Work instructions
Beginning with the first line, retype exactly the records below up to and including the line with "ist ihr Solo-Debüt"; pictures do not belong in the copy.

___ Information ___

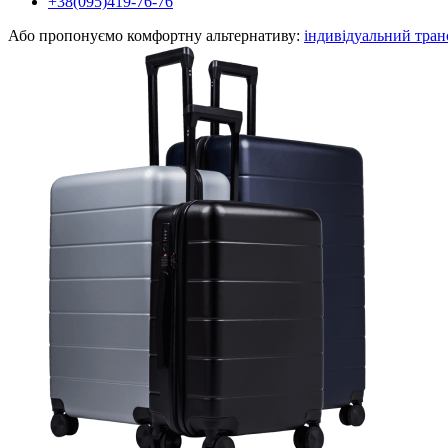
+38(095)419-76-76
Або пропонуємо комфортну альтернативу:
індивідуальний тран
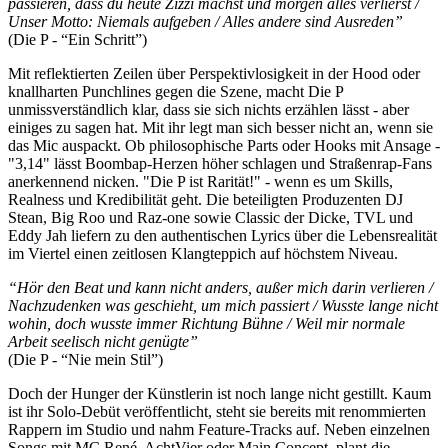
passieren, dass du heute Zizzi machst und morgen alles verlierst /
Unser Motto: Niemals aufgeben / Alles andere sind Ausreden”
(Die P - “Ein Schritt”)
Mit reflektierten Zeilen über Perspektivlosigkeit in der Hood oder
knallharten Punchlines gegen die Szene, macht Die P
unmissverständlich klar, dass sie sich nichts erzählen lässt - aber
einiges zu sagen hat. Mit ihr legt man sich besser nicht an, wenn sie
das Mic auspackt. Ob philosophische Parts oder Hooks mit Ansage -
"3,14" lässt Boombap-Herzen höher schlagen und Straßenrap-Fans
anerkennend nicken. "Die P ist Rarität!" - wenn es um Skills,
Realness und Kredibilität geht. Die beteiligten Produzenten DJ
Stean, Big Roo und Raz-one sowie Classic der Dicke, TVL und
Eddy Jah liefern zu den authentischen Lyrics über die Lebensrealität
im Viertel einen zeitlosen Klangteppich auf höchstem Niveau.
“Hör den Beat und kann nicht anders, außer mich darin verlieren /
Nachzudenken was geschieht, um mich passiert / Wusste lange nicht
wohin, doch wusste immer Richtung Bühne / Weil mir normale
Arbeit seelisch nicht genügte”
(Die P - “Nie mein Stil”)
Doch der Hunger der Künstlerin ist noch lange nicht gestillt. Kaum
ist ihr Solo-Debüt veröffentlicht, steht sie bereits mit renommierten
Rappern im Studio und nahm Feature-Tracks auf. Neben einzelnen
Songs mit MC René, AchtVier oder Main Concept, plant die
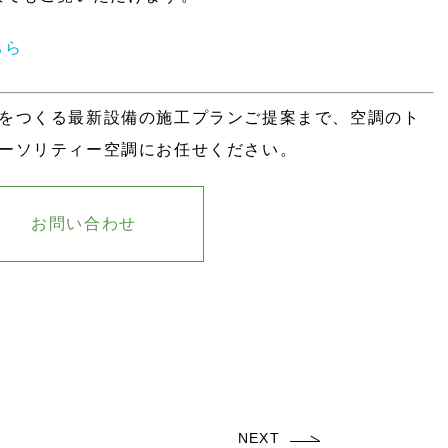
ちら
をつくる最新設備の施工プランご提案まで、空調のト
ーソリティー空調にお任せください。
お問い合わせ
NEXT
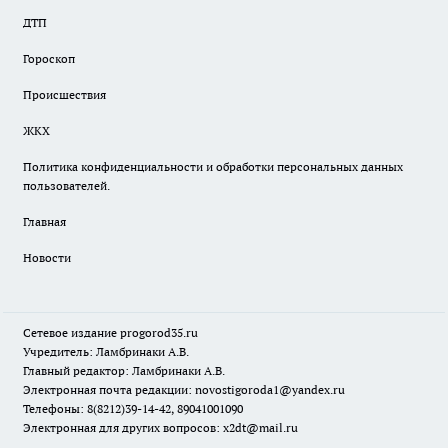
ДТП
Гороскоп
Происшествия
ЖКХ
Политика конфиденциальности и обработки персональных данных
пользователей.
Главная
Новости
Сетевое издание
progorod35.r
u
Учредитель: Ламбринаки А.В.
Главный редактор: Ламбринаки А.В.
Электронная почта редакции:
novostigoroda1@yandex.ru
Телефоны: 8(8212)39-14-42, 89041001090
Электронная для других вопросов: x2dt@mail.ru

___

Reply to the task
+38(095)419-76-76
Або пропонуємо комфортну альтернативу:
індивідуальний тран
passieren, dass du heute Zizzi machst und morgen alles verlierst /
Unser Motto: Niemals aufgeben / Alles andere sind Ausreden”
(Die P - “Ein Schritt”)
Mit reflektierten Zeilen über Perspektivlosigkeit in der Hood oder
knallharten Punchlines gegen die Szene, macht Die P
unmissverständlich klar, dass sie sich nichts erzählen lässt - aber
einiges zu sagen hat. Mit ihr legt man sich besser nicht an, wenn sie
das Mic auspackt. Ob philosophische Parts oder Hooks mit Ansage -
"3,14" lässt Boombap-Herzen höher schlagen und Straßenrap-Fans
anerkennend nicken. "Die P ist Rarität!" - wenn es um Skills,
Realness und Kredibilität geht. Die beteiligten Produzenten DJ
Stean, Big Roo und Raz-one sowie Classic der Dicke, TVL und
Eddy Jah liefern zu den authentischen Lyrics über die Lebensrealität
im Viertel einen zeitlosen Klangteppich auf höchstem Niveau.
“Hör den Beat und kann nicht anders, außer mich darin verlieren /
Nachzudenken was geschieht, um mich passiert / Wusste lange nicht
wohin, doch wusste immer Richtung Bühne / Weil mir normale
Arbeit seelisch nicht genügte”
(Die P - “Nie mein Stil”)
Doch der Hunger der Künstlerin ist noch lange nicht gestillt. Kaum
ist ihr Solo-Debüt veröffentlicht, steht sie bereits mit renommierten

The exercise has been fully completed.